● **Materials provided**
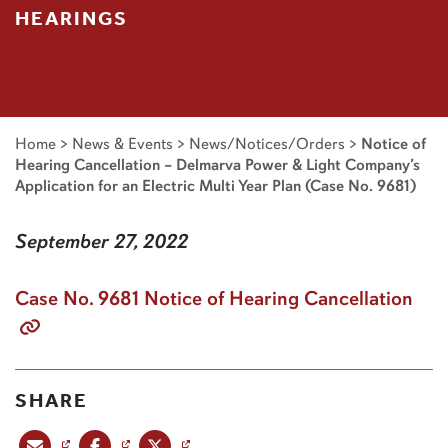
HEARINGS
Home
>
News & Events
>
News/Notices/Orders
>
Notice of
Hearing Cancellation – Delmarva Power & Light Company’s
Application for an Electric Multi Year Plan (Case No. 9681)
September 27, 2022
Case No. 9681 Notice of Hearing Cancellation
SHARE
Share this post via email
Share this post on Facebook
Share this post on X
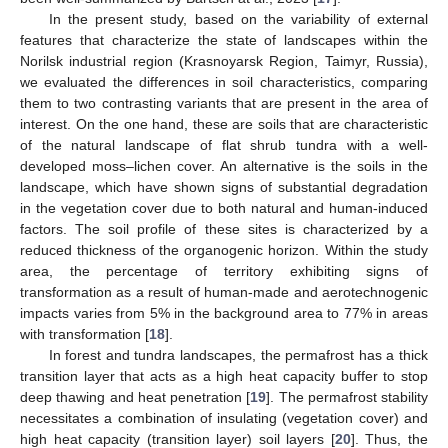
In the present study, based on the variability of external
features that characterize the state of landscapes within the
Norilsk industrial region (Krasnoyarsk Region, Taimyr, Russia),
we evaluated the differences in soil characteristics, comparing
them to two contrasting variants that are present in the area of
interest. On the one hand, these are soils that are characteristic
of the natural landscape of flat shrub tundra with a well-
developed moss–lichen cover. An alternative is the soils in the
landscape, which have shown signs of substantial degradation
in the vegetation cover due to both natural and human-induced
factors. The soil profile of these sites is characterized by a
reduced thickness of the organogenic horizon. Within the study
area, the percentage of territory exhibiting signs of
transformation as a result of human-made and aerotechnogenic
impacts varies from 5% in the background area to 77% in areas
with transformation [
18
].
In forest and tundra landscapes, the permafrost has a thick
transition layer that acts as a high heat capacity buffer to stop
deep thawing and heat penetration [
19
]. The permafrost stability
necessitates a combination of insulating (vegetation cover) and
high heat capacity (transition layer) soil layers [
20
]. Thus, the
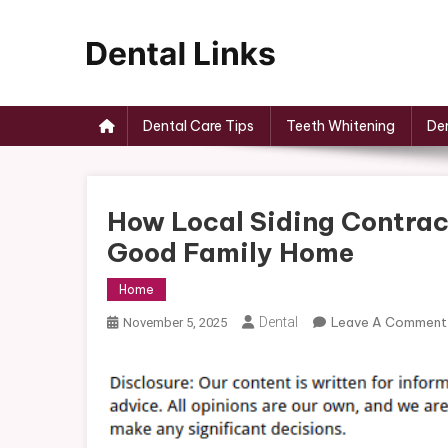
Skip
to
content
Dental Links
Dental Care Tips
Teeth Whitening
Den
How Local Siding Contrac
Good Family Home
Home
Dental
Leave A Comment
November 5, 2025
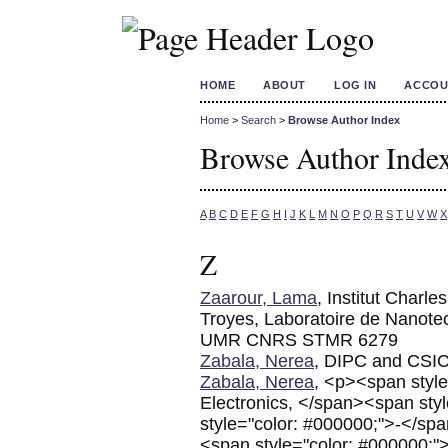
HOME
ABOUT
LOG IN
ACCOU
Home
>
Search
>
Browse Author Index
Browse Author Inde
A
B
C
D
E
F
G
H
I
J
K
L
M
N
O
P
Q
R
S
T
U
V
W
X
Z
Zaarour, Lama
, Institut Charl
Troyes, Laboratoire de Nanote
UMR CNRS STMR 6279
Zabala, Nerea
, DIPC and CSI
Zabala, Nerea
, <p><span style
Electronics, </span><span st
style="color: #000000;">-</s
<span style="color: #000000;"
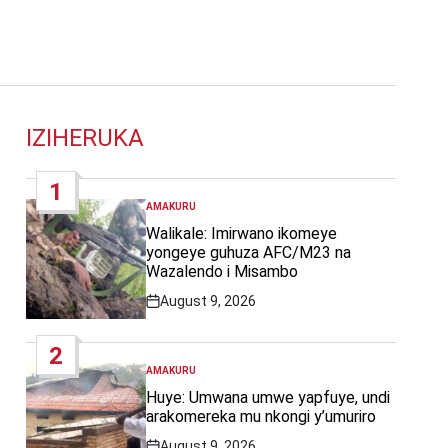
IZIHERUKA
1
AMAKURU
POSTED
IN
Walikale: Imirwano ikomeye
yongeye guhuza AFC/M23 na
Wazalendo i Misambo
August 9, 2026
Post
Date
2
AMAKURU
POSTED
IN
Huye: Umwana umwe yapfuye, undi
arakomereka mu nkongi y’umuriro
August 9, 2026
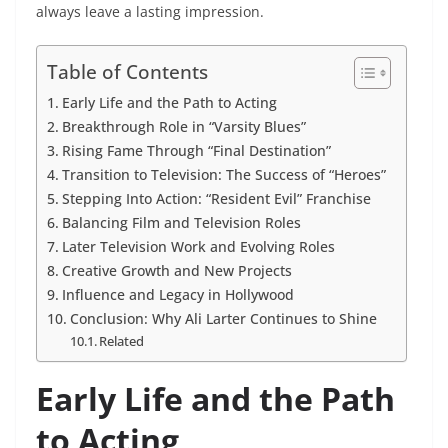
always leave a lasting impression.
Table of Contents
Early Life and the Path to Acting
Breakthrough Role in “Varsity Blues”
Rising Fame Through “Final Destination”
Transition to Television: The Success of “Heroes”
Stepping Into Action: “Resident Evil” Franchise
Balancing Film and Television Roles
Later Television Work and Evolving Roles
Creative Growth and New Projects
Influence and Legacy in Hollywood
Conclusion: Why Ali Larter Continues to Shine
Related
Early Life and the Path
to Acting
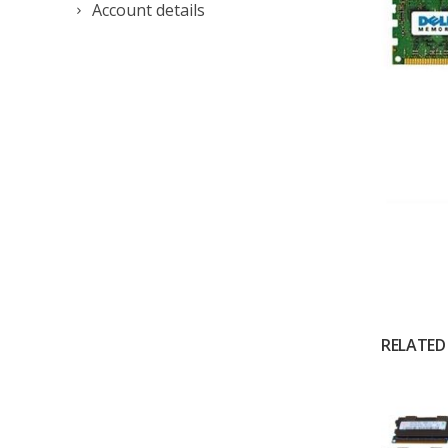
Account details
RELATED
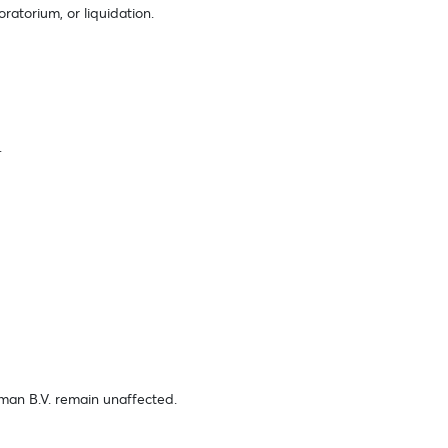
oratorium, or liquidation.
.
elman B.V. remain unaffected.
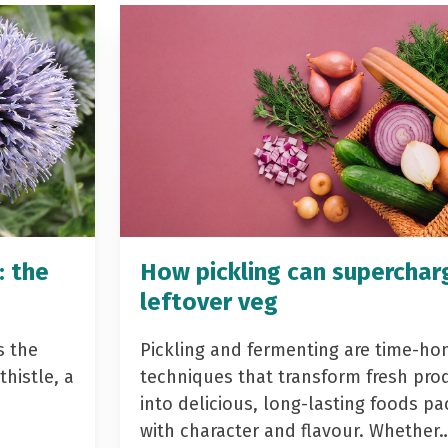
: the
How pickling can superchar
leftover veg
s the
Pickling and fermenting are time-ho
histle, a
techniques that transform fresh pro
into delicious, long-lasting foods p
with character and flavour. Whether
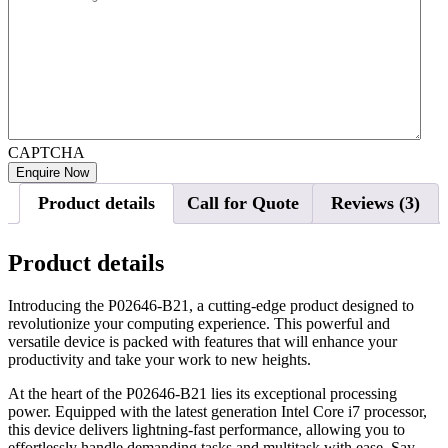
CAPTCHA
Product details
Call for Quote
Reviews (3)
Product details
Introducing the P02646-B21, a cutting-edge product designed to
revolutionize your computing experience. This powerful and
versatile device is packed with features that will enhance your
productivity and take your work to new heights.
At the heart of the P02646-B21 lies its exceptional processing
power. Equipped with the latest generation Intel Core i7 processor,
this device delivers lightning-fast performance, allowing you to
effortlessly handle demanding tasks and multitask with ease. Say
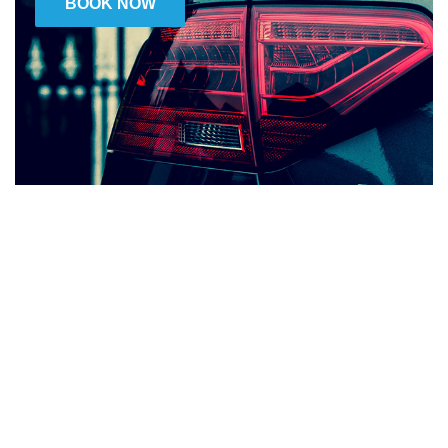
BOOK NOW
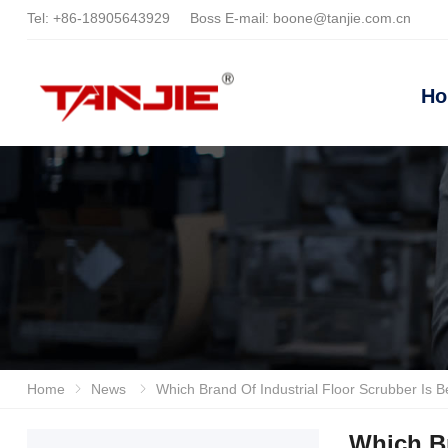
Tel:
+86-18905643929
Boss E-mail:
boone@tanjie.com.cn
H
Home
News
Which Brand Of Industrial Floor Scrubber Is Better? Recommended Efficie
Which Br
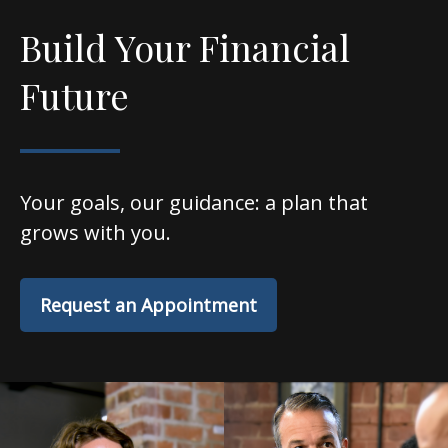
Build Your Financial
Future
Your goals, our guidance: a plan that
grows with you.
Request an Appointment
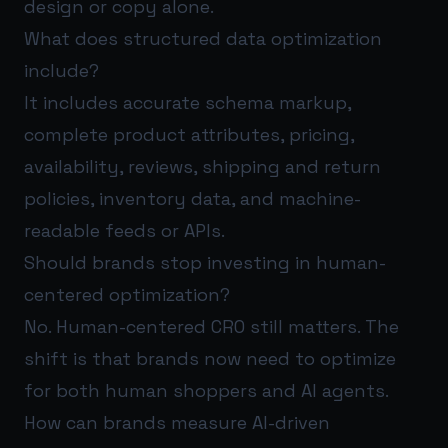
design or copy alone.
What does structured data optimization
include?
It includes accurate schema markup,
complete product attributes, pricing,
availability, reviews, shipping and return
policies, inventory data, and machine-
readable feeds or APIs.
Should brands stop investing in human-
centered optimization?
No. Human-centered CRO still matters. The
shift is that brands now need to optimize
for both human shoppers and AI agents.
How can brands measure AI-driven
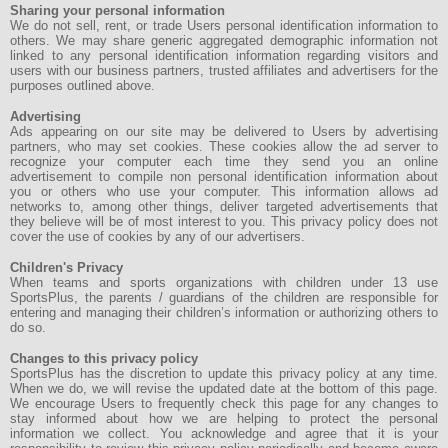
Sharing your personal information
We do not sell, rent, or trade Users personal identification information to
others. We may share generic aggregated demographic information not
linked to any personal identification information regarding visitors and
users with our business partners, trusted affiliates and advertisers for the
purposes outlined above.
Advertising
Ads appearing on our site may be delivered to Users by advertising
partners, who may set cookies. These cookies allow the ad server to
recognize your computer each time they send you an online
advertisement to compile non personal identification information about
you or others who use your computer. This information allows ad
networks to, among other things, deliver targeted advertisements that
they believe will be of most interest to you. This privacy policy does not
cover the use of cookies by any of our advertisers.
Children's Privacy
When teams and sports organizations with children under 13 use
SportsPlus, the parents / guardians of the children are responsible for
entering and managing their children’s information or authorizing others to
do so.
Changes to this privacy policy
SportsPlus has the discretion to update this privacy policy at any time.
When we do, we will revise the updated date at the bottom of this page.
We encourage Users to frequently check this page for any changes to
stay informed about how we are helping to protect the personal
information we collect. You acknowledge and agree that it is your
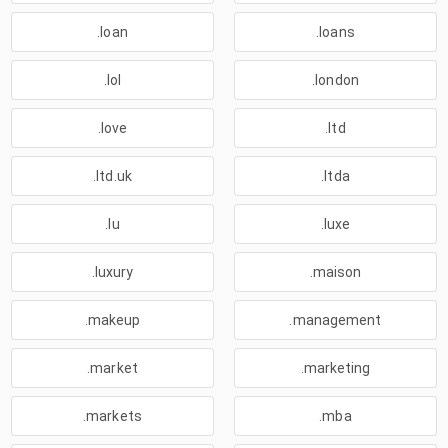
.loan
.loans
.lol
.london
.love
.ltd
.ltd.uk
.ltda
.lu
.luxe
.luxury
.maison
.makeup
.management
.market
.marketing
.markets
.mba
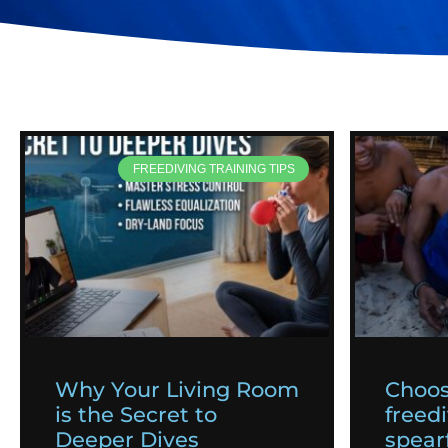
FREEDIVING TRAINING TIPS
Why Your Living Room
Choos
is the Secret to
freedi
Deeper Dives
spearf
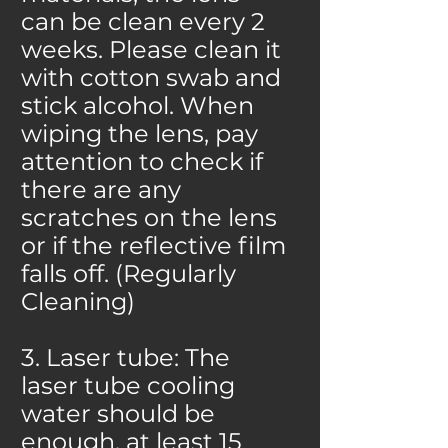
can be clean every 2
weeks. Please clean it
with cotton swab and
stick alcohol. When
wiping the lens, pay
attention to check if
there are any
scratches on the lens
or if the reflective film
falls off. (Regularly
Cleaning)
3. Laser tube: The
laser tube cooling
water should be
enough, at least 15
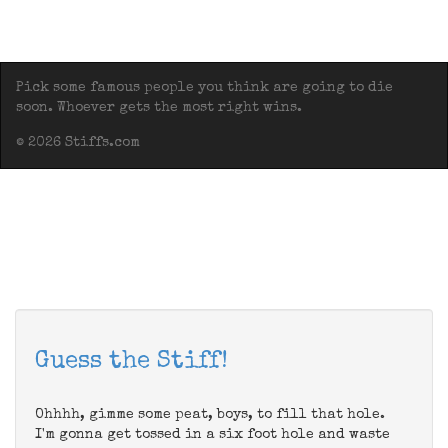
Pick some famous people you think are going to die
soon. Whoever gets the most right wins.
© 2026 Stiffs.com
Guess the Stiff!
Ohhhh, gimme some peat, boys, to fill that hole.
I'm gonna get tossed in a six foot hole and waste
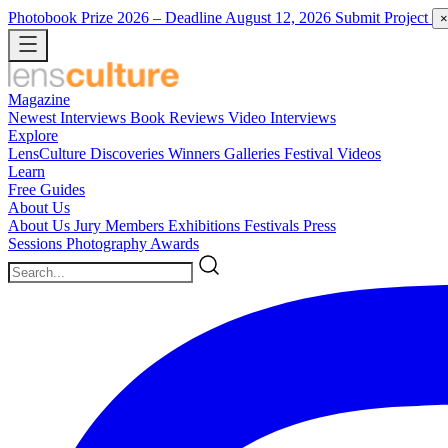
Photobook Prize 2026
– Deadline August 12, 2026
Submit Project
×
Magazine
Newest
Interviews
Book Reviews
Video Interviews
Explore
LensCulture Discoveries
Winners Galleries
Festival Videos
Learn
Free Guides
About Us
About Us
Jury Members
Exhibitions
Festivals
Press
Sessions
Photography Awards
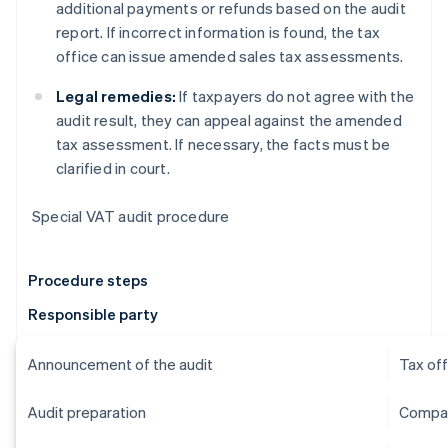
additional payments or refunds based on the audit
report. If incorrect information is found, the tax
office can issue amended sales tax assessments.
Legal remedies:
If taxpayers do not agree with the
audit result, they can appeal against the amended
tax assessment. If necessary, the facts must be
clarified in court.
Special VAT audit procedure
Procedure steps
Responsible party
Announcement of the audit
Tax off
Audit preparation
Compan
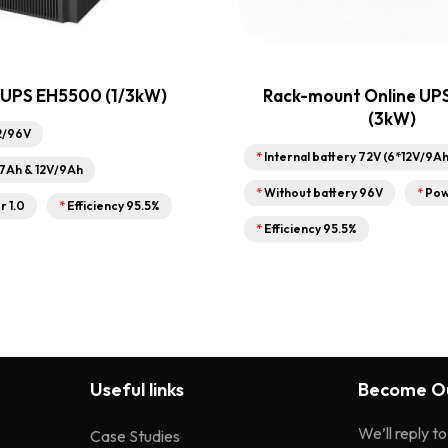
 UPS EH5500 (1/3kW)
Rack-mount Online UP
(3kW)
2/96V
*
Internal battery 72V (6*12V/9Ah
/7Ah & 12V/9Ah
*
Without battery 96V
*
Pow
r 1.0
*
Efficiency 95.5%
*
Efficiency 95.5%
Useful links
Become Ou
We’ll reply t
Case Studies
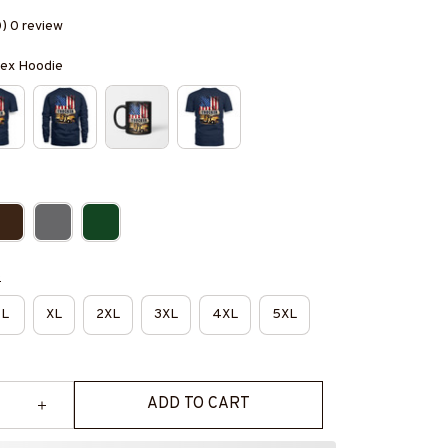
0) 0 review
isex Hoodie
e
L
XL
2XL
3XL
4XL
5XL
ADD TO CART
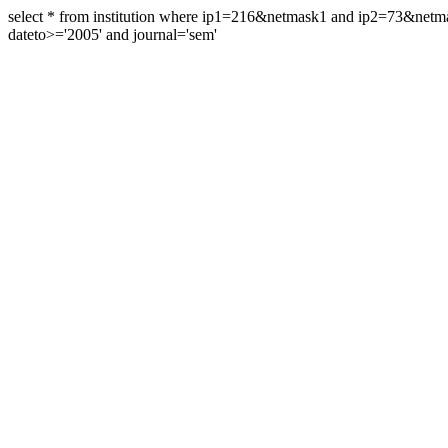
select * from institution where ip1=216&netmask1 and ip2=73&ne
dateto>='2005' and journal='sem'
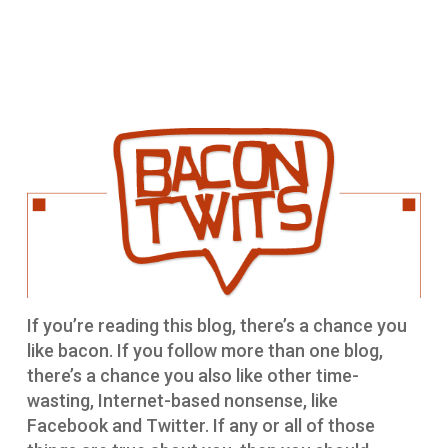
If you’re reading this blog, there’s a chance you
like bacon. If you follow more than one blog,
there’s a chance you also like other time-
wasting, Internet-based nonsense, like
Facebook and Twitter. If any or all of those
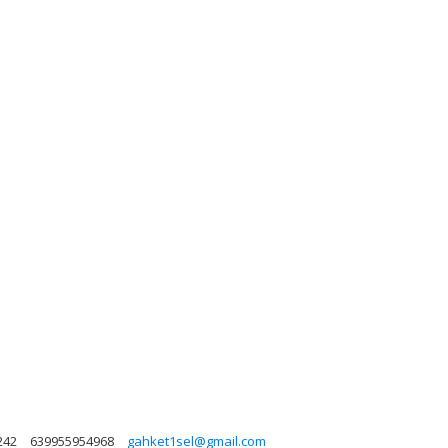
242
639955954968
gahket1sel@gmail.com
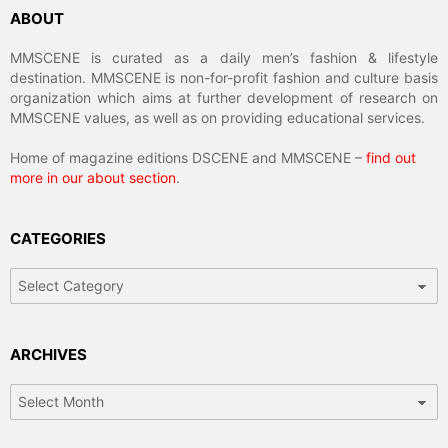
ABOUT
MMSCENE is curated as a daily men’s fashion & lifestyle
destination. MMSCENE is non-for-profit fashion and culture basis
organization which aims at further development of research on
MMSCENE values, as well as on providing educational services.
Home of magazine editions DSCENE and MMSCENE –
find out
more in our about section
.
CATEGORIES
Categories
ARCHIVES
Archives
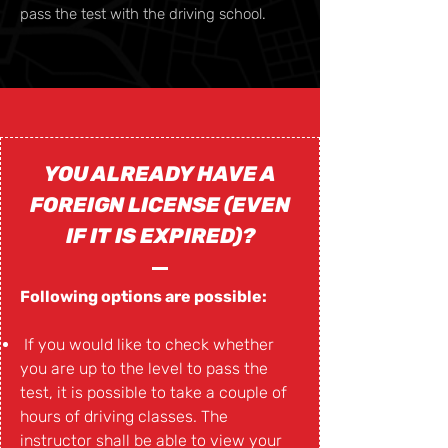
pass the test with the driving school.
YOU ALREADY HAVE A
FOREIGN LICENSE (EVEN
IF IT IS EXPIRED)?
Following options are possible:
If you would like to check whether
you are up to the level to pass the
test, it is possible to take a couple of
hours of driving classes. The
instructor shall be able to view your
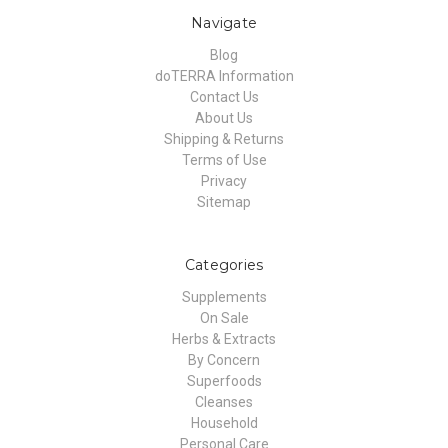
Navigate
Blog
doTERRA Information
Contact Us
About Us
Shipping & Returns
Terms of Use
Privacy
Sitemap
Categories
Supplements
On Sale
Herbs & Extracts
By Concern
Superfoods
Cleanses
Household
Personal Care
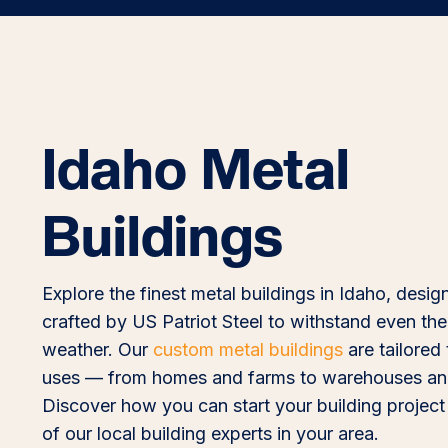
Idaho Metal
Buildings
Explore the finest metal buildings in Idaho, desi
crafted by US Patriot Steel to withstand even the
weather. Our
custom metal buildings
are tailored 
uses — from homes and farms to warehouses and
Discover how you can start your building project
of our local building experts in your area.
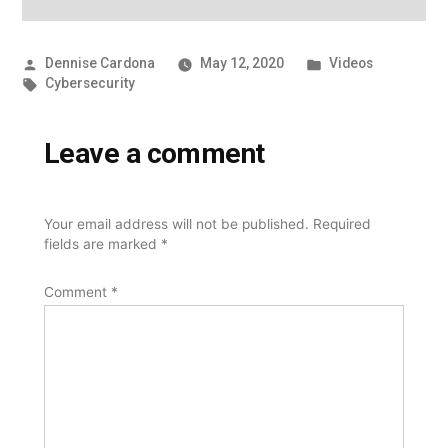
Posted
Posted
Dennise Cardona
May 12, 2020
Videos
by
Tags:
in
Cybersecurity
Leave a comment
Your email address will not be published.
Required
fields are marked
*
Comment
*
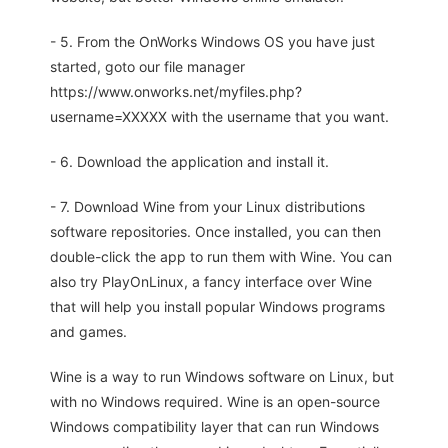
- 5. From the OnWorks Windows OS you have just
started, goto our file manager
https://www.onworks.net/myfiles.php?
username=XXXXX with the username that you want.
- 6. Download the application and install it.
- 7. Download Wine from your Linux distributions
software repositories. Once installed, you can then
double-click the app to run them with Wine. You can
also try PlayOnLinux, a fancy interface over Wine
that will help you install popular Windows programs
and games.
Wine is a way to run Windows software on Linux, but
with no Windows required. Wine is an open-source
Windows compatibility layer that can run Windows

● **What the task requires**
Report how many lines in the listing above have the string "Wine" in them; write the number only.

● **Expected answer**
5